Why didn’t SSAS’s data mining tool receive more attention or more buzz in the tech world? There doesn’t seem to be a lot of documentation or tutorials beyond Microsoft’s AdventureWorks models. But it can be a very simple solution for predictions or analytic uses. Here’s my very simple explanation for setting up a sequence cluster model to predict URL paths. There will be 3 parts and today’s post is starting at the very beginning explaining how to model your data. You can have a sequence cluster up and running within an hour.
Correctly modelling your data is the hardest step of the whole process. However, once you understand the requirements and set up your tables correctly, the rest of the process is easy. The sequence cluster model requires two tables. The first is a case table which holds a key to identify each visit and other non-sequenced attributes, such as a customer identifier, visit date and customer type. Here’s an example of what is in this table .

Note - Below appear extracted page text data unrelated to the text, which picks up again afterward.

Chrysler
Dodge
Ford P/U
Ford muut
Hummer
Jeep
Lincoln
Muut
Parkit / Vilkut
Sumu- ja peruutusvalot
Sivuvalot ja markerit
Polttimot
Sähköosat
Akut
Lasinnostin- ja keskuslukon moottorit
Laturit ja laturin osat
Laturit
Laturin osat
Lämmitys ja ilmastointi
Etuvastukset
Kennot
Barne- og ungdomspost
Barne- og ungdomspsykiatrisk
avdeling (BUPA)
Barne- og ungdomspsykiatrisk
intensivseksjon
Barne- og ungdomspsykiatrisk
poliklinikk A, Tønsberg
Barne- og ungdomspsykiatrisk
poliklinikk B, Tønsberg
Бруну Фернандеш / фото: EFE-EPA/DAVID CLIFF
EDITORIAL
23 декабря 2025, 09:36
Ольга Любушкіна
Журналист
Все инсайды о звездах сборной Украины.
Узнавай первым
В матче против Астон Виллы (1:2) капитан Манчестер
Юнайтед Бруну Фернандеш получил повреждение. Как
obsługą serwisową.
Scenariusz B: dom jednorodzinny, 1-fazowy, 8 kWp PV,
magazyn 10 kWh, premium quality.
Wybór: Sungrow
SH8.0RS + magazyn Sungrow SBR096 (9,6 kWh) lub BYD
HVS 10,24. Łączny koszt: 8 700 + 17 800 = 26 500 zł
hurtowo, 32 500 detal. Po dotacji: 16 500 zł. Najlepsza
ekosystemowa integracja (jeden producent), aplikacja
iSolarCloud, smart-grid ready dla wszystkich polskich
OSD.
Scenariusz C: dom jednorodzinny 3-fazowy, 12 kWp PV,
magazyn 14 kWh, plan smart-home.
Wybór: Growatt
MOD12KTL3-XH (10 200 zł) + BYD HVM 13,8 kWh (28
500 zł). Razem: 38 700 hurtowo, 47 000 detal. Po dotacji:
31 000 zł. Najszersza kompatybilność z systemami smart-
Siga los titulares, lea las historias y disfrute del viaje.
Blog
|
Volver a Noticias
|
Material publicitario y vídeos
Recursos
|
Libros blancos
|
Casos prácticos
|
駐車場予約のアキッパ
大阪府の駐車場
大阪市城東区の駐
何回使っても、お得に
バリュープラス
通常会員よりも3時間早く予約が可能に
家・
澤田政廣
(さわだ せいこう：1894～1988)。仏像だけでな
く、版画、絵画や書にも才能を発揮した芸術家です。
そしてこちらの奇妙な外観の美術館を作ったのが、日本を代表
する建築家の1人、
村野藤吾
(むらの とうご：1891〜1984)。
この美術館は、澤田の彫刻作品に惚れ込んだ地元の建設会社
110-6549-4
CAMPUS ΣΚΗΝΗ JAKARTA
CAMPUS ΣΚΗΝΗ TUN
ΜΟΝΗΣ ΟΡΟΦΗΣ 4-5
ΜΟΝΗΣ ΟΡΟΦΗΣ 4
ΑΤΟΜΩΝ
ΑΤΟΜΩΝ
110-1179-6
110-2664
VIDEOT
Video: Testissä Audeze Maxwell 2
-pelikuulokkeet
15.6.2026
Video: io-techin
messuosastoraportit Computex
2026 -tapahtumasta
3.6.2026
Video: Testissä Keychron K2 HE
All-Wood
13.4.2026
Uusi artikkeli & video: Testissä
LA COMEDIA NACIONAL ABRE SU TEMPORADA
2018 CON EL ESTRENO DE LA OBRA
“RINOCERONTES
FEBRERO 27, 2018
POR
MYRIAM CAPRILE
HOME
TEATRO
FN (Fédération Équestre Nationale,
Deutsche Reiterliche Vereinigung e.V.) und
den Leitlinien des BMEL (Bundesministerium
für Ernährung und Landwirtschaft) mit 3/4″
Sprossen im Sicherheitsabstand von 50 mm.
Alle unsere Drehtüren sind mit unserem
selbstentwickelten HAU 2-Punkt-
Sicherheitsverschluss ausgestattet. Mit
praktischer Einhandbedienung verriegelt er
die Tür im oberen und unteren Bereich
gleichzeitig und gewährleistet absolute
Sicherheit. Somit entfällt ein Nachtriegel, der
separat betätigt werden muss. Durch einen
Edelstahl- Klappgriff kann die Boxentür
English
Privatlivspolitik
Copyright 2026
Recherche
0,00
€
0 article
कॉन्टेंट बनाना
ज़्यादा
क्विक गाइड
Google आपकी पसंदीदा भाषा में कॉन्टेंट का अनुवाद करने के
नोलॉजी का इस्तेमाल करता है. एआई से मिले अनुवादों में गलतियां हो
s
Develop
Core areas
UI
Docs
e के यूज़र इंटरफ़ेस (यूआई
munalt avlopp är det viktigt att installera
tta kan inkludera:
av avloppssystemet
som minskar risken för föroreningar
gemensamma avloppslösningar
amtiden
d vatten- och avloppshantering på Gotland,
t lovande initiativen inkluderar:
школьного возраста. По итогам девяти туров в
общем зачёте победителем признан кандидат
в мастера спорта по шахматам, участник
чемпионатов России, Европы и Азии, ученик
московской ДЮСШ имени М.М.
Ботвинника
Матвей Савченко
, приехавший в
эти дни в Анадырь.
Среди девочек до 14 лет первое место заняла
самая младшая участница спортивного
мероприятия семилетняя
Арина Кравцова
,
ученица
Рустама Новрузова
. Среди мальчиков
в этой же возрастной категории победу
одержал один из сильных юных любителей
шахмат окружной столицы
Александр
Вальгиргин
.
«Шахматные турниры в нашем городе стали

| VisitId | CustomerId | VisitDate | CustomerType |
| 1 | 134123412 | 2-5-19 | P (for Purchaser) |
| 2 | 2352323 | 2-5-19 | F (for Free Registered Users) |
| 3 | 23523452345 | 2-5-19 | N (for non-Registered Users) |
| 4 | 323452345 | 2-5-19 | P |
The nested table holds the sequence data for each visit. Our data looks something like this:
| VisitId | SequenceId | URL |
| 1 | 1 | /level1/level2/page.aspx |
| 1 | 2 | /level1/level2/page2.aspx |
| 1 | 3 | /level1/level2/page3.aspx |
| 2 | 1 | /level1/level2/page4.aspx |
| 2 | 2 | /level2/level2/page2.aspx |
Tomorrow, I will walk you through using SQL Data Tools to set up your model.